SUPPLIED DATA:
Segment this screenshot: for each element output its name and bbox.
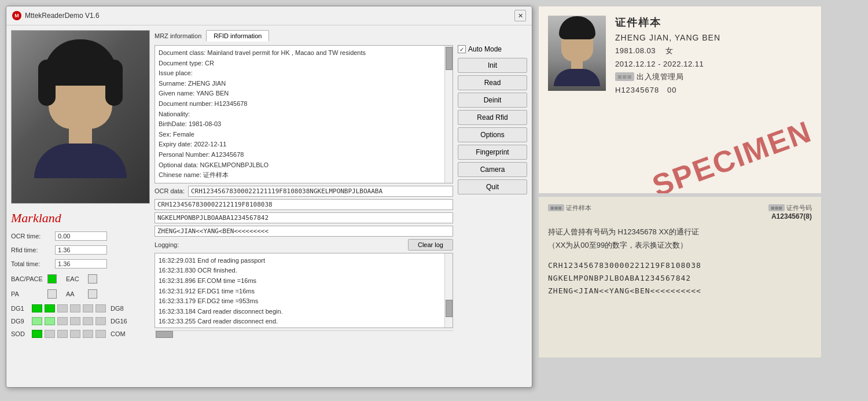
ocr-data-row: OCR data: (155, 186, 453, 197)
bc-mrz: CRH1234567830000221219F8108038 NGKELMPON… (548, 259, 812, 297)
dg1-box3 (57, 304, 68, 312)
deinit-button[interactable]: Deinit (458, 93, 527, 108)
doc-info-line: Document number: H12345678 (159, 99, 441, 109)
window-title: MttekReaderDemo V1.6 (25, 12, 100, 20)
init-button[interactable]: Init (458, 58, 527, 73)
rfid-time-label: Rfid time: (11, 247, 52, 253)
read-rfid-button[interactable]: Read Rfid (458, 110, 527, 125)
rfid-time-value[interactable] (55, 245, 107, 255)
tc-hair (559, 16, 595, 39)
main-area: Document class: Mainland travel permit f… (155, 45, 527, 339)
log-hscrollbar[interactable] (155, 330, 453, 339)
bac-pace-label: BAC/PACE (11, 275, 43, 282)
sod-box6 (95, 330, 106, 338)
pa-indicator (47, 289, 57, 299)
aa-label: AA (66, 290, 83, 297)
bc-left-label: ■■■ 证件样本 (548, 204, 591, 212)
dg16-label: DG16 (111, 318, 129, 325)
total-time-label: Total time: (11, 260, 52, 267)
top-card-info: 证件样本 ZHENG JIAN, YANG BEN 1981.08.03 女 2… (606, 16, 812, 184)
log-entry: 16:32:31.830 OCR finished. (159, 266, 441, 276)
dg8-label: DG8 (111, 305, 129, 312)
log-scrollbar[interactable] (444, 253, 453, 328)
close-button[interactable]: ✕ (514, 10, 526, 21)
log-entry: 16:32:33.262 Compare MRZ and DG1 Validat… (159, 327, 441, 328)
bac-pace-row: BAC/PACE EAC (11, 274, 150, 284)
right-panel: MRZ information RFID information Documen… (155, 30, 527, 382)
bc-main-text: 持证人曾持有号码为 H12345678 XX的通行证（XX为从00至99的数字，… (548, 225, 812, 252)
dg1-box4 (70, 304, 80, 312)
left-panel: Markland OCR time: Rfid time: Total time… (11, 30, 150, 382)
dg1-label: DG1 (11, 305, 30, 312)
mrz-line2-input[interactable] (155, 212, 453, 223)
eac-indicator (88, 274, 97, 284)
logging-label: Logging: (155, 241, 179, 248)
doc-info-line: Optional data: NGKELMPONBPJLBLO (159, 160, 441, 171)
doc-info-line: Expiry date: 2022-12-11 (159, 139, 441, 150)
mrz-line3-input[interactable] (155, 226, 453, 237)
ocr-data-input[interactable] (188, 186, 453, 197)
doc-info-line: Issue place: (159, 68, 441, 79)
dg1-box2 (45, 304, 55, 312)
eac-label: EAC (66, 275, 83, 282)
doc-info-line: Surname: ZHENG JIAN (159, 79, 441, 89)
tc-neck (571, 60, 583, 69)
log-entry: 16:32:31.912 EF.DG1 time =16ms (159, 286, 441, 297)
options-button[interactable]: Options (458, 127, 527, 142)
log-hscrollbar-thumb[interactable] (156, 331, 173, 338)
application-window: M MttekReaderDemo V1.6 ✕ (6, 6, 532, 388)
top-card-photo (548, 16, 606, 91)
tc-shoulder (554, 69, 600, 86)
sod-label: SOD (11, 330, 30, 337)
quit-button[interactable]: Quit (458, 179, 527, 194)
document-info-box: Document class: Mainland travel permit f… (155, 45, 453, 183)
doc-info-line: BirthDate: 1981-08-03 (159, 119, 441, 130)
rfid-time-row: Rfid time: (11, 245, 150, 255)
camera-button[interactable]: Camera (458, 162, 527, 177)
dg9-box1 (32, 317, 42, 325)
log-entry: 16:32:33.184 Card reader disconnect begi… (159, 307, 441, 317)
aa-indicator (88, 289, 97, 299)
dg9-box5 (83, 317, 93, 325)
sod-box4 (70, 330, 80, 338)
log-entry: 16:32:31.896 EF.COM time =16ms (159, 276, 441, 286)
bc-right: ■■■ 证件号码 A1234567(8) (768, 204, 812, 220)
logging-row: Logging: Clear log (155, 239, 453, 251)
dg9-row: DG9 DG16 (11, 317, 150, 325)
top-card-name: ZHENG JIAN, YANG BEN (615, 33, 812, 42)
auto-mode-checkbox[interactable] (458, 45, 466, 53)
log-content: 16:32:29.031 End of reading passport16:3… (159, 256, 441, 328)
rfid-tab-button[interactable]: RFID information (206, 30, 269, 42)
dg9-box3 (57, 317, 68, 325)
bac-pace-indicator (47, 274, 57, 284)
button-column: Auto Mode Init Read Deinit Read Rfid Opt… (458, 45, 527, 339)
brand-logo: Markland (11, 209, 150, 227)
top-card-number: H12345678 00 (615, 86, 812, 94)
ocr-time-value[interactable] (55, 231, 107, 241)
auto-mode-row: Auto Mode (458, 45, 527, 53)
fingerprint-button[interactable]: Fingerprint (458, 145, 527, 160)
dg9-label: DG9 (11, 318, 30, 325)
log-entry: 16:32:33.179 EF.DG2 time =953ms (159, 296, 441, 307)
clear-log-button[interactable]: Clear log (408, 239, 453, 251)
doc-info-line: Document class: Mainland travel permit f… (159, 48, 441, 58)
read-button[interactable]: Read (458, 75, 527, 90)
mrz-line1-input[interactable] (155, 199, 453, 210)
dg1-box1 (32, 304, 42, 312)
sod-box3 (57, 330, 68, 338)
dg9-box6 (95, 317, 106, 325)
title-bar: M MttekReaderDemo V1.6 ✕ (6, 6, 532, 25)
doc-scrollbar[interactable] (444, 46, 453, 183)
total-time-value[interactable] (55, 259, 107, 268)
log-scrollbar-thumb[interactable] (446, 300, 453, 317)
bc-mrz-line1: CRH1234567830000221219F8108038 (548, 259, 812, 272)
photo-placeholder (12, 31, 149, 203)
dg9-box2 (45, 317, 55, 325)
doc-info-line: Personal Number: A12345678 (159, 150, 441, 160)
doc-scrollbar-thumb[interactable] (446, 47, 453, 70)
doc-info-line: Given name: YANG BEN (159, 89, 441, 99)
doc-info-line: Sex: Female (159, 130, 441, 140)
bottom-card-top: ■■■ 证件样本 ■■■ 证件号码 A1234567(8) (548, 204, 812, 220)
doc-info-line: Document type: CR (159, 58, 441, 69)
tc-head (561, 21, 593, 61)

GOAL OF THE EXERCISE: Select every line of the material above holding the word "Deinit" and copy it.

RESULT OF THE TASK:
deinit-button[interactable]: Deinit (458, 93, 527, 108)
button-column: Auto Mode Init Read Deinit Read Rfid Opt… (458, 45, 527, 339)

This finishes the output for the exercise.